After a lifetime of feeling vaguely gaslighted, it’s a relief when economists help me understand how things work. In looking for the source, I came across a group of interesting quotes in this post from economist John Harvey (@John_T_Harvey):

“The United States can pay any debt it has because we can always print money to do that. So there is zero probability of default.”
— Alan Greenspan

“In the case of United States, default is absolutely impossible. All U.S. government debt is denominated in U.S. dollar assets.”
— Peter Zeihan, Vice President of Analysis for STRATFOR

“In the case of governments boasting monetary sovereignty and debt denominated in its own currency, like the United States (but also Japan and the UK), it is technically impossible to fall into debt default.”
— Erwan Mahe, European asset allocation and options strategies adviser

“There is never a risk of default for a sovereign nation that issues its own free-floating currency and where its debts are denominated in that currency.”
— Mike Norman, Chief Economist for John Thomas Financial

“There is no inherent limit on federal expenses and therefore on federal spending…When the U.S. government decides to spend fiat money, it adds to its banking reserve system and when it taxes or borrows (issues Treasury securities) it drains reserves from its banking system. These reserve operations are done solely to maintain the target Federal Funds rate.”
— Monty Agarwal , managing partner and chief investment officer of MA Managed Futures Fund

Our growing collection of quotes are here.

Gleaned from Twitter and Facebook

“The core MMT (Modern Monetary Theory – ed) academics have all been tenured (many of us more than once) based on strength of peer-reviewed publications, including heavy empirical/theoretical work. Please rise above this dismissive rhetoric.”
Stephanie Kelton

“First they ignore you, then they laugh at you, then they fight you, then you win”
— unknown, though often attributed to Ghandi

“The US government doesn’t use income. It generates government “money” when it spends, which becomes income for the private sector.

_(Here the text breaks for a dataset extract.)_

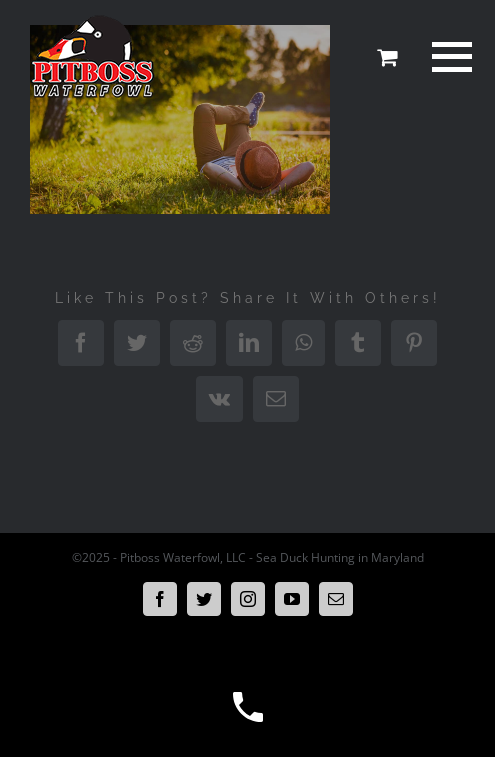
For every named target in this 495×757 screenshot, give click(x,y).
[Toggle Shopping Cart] (387, 57)
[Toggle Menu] (449, 57)
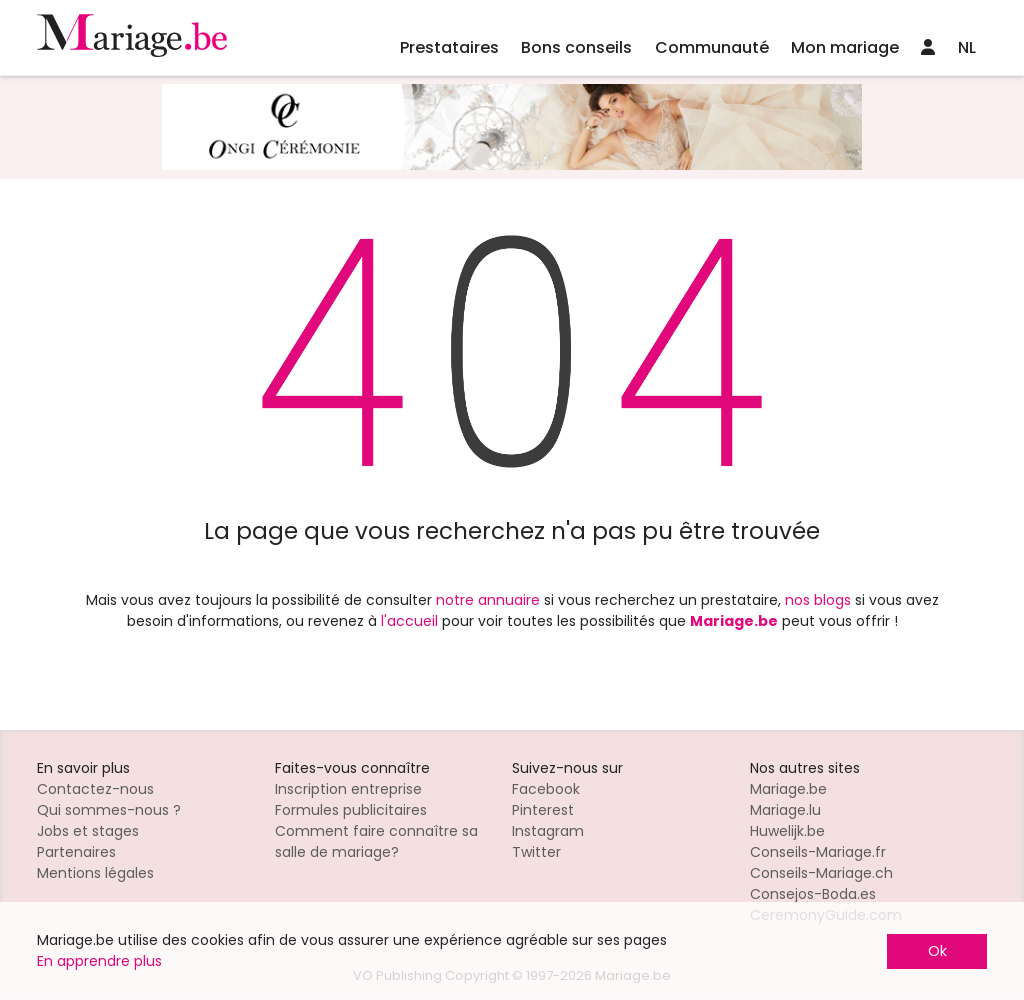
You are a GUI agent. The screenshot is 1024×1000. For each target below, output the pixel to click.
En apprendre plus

The federal budget goes through a lengthy process: In general, the President submits a budget to Congress which goes to the budget committees of the House and Senate, then on to budget resolutions. Congress can propose its own budget prior to the President’s. Whether or not spending must be constructed as a bill (legislation) depends on if spending is discretionary, or mandatory.

If spending is discretionary, this requires annual legislation passed by Congress and submitted to the President for signature or veto. If mandatory, spending simply occurs.”